Ma la verità è sempre una cosa semplice: la verità è che in Europa, nei Paesi del G7, solo la Francia con le sue centrali nucleari a pararle le chiappe può agire in maniera risoluta (e le parole del suo presidente lo confermano quotidianamente) contro questa guerra. L’Italia e la Germania, al netto degli idealisti dell’armiamoci e partite, non possono ora e non potranno per molto, molto tempo. Ed è questo che pesa sulla bilancia della realtà. Ed è questo che oggi armerà la lingua di Zelensky (a cui mi auguro che da Stoccolma non arrivi un insensato Nobel per la Pace) quando parlerà alla Camera facendoci sentire in colpa perché non siamo al fianco dei suoi cittadini a farci ammazzare. Perché è sul senso di colpa dell’Europa che Zelensky fa leva in ogni suo intervento, consapevole che quella è l’unica freccia non spuntata che ha a disposizione.
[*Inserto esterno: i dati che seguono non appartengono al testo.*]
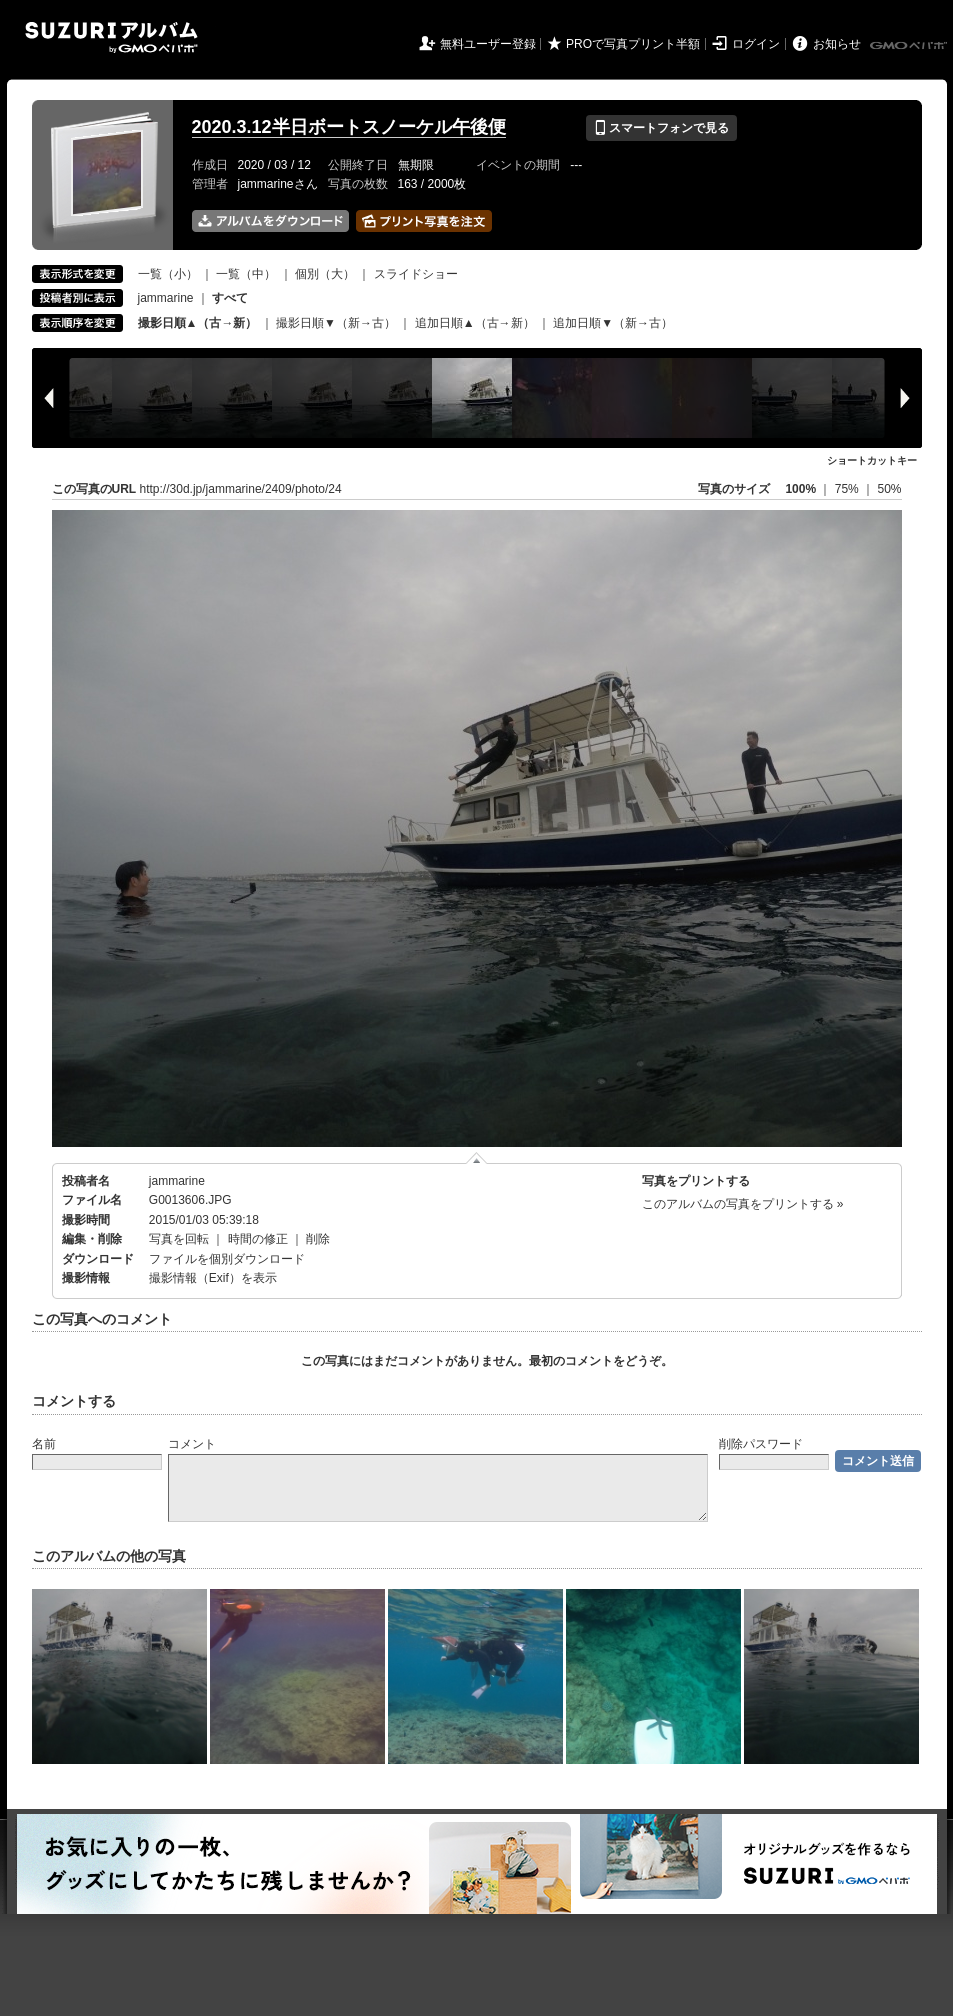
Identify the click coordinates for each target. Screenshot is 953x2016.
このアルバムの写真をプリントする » (743, 1204)
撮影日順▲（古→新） (198, 323)
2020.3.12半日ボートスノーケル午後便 (349, 127)
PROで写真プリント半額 (633, 44)
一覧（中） (246, 274)
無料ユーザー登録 (488, 44)
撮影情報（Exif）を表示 (213, 1278)
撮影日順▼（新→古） (336, 323)
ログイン (756, 44)
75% (848, 489)
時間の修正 (258, 1239)
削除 (318, 1239)
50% (889, 489)
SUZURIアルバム (111, 37)
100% (800, 489)
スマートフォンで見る (661, 128)
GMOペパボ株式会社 (910, 46)
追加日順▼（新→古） (613, 323)
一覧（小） (168, 274)
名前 (44, 1444)
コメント (192, 1444)
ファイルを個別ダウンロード (227, 1259)
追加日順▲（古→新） (475, 323)
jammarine (166, 298)
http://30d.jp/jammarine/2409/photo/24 (241, 489)
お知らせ (837, 44)
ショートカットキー (872, 460)
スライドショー (416, 274)
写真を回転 (179, 1239)
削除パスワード (761, 1444)
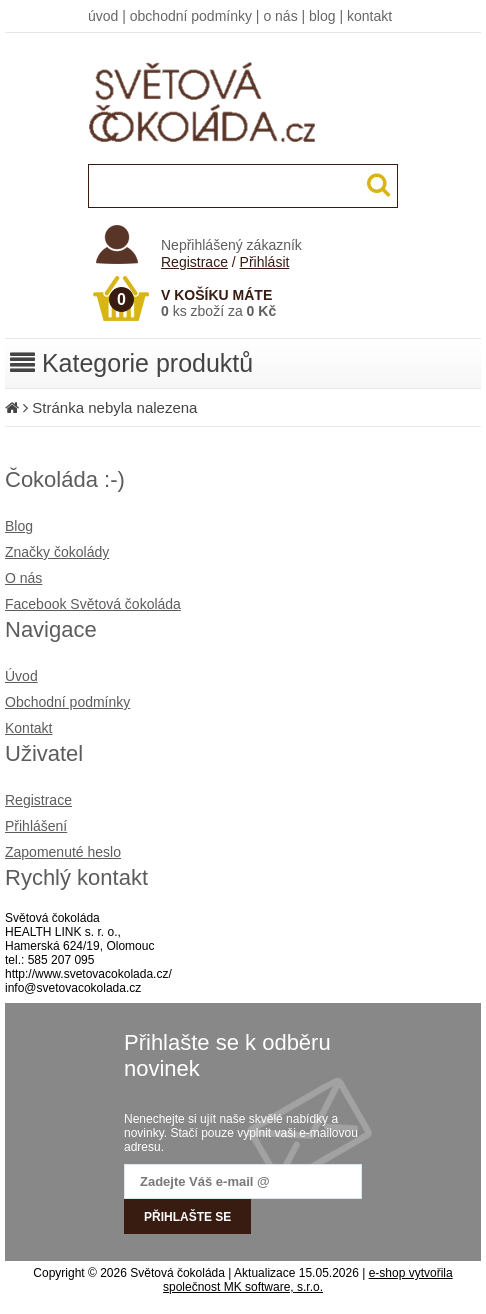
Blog (19, 526)
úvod (103, 16)
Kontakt (28, 728)
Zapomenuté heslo (63, 852)
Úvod (21, 676)
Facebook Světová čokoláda (93, 604)
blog (322, 16)
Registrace (194, 262)
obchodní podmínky (191, 16)
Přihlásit (265, 262)
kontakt (369, 16)
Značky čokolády (57, 552)
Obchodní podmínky (67, 702)
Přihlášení (36, 826)
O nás (23, 578)
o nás (280, 16)
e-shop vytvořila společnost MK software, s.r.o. (308, 1280)
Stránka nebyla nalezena (114, 407)
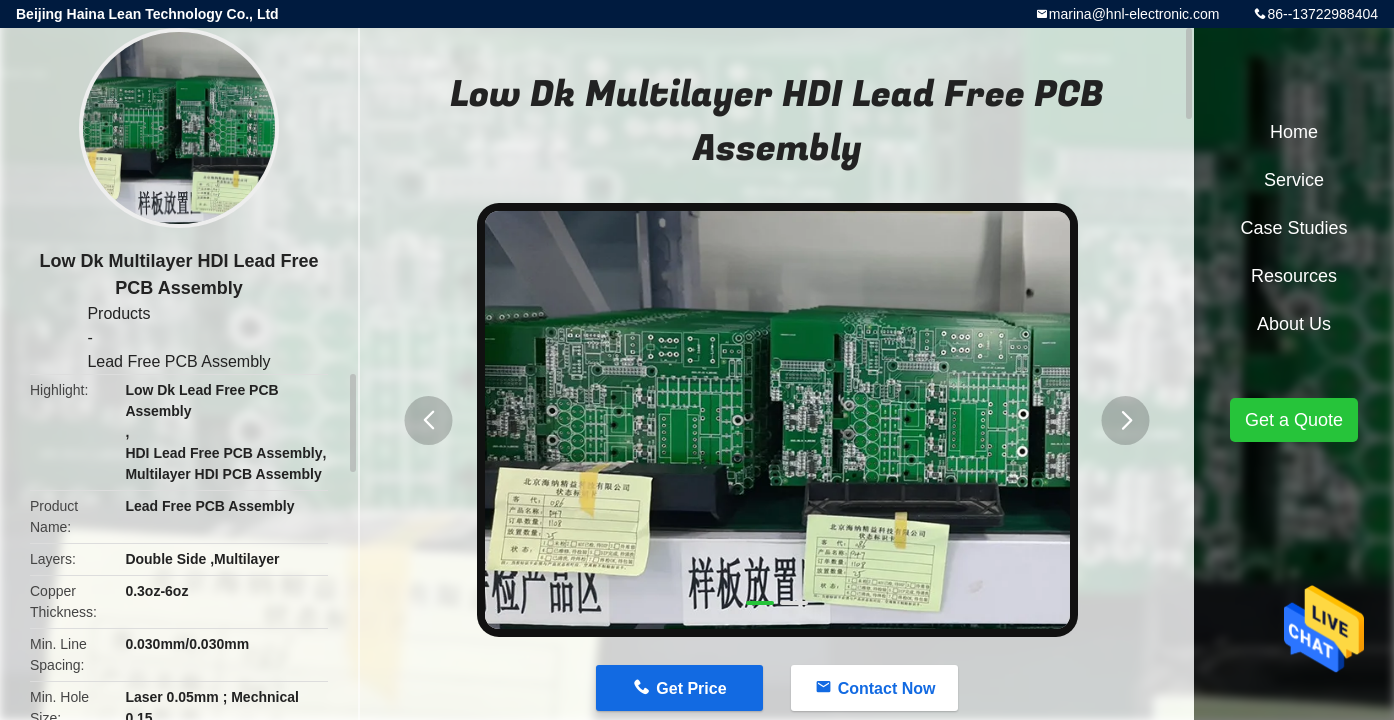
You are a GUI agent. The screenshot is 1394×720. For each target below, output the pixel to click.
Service (1294, 180)
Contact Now (887, 688)
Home (1294, 132)
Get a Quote (1294, 420)
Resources (1294, 276)
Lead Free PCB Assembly (178, 361)
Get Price (691, 688)
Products (118, 313)
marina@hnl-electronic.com (1134, 14)
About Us (1294, 324)
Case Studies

Ma dopo 27 giorni di guerra e con Mariupol (città in cui è nato il battaglione Azov e che, al netto delle evidenti ragioni geopolitiche della Russia, ben si presta alla narrazione del regime russo che parla di liberazione dal neonazismo) rasa al suolo, io mi domando se Zelensky trovi un perverso piacere a veder crepare i suoi concittadini o se sia semplicemente vittima del personaggio che l’Occidente gli ha cucito addosso: quello dell’eroe per caso che, come tutti sanno, è uno dei ruoli più ambiti da ogni attore della commedia umana.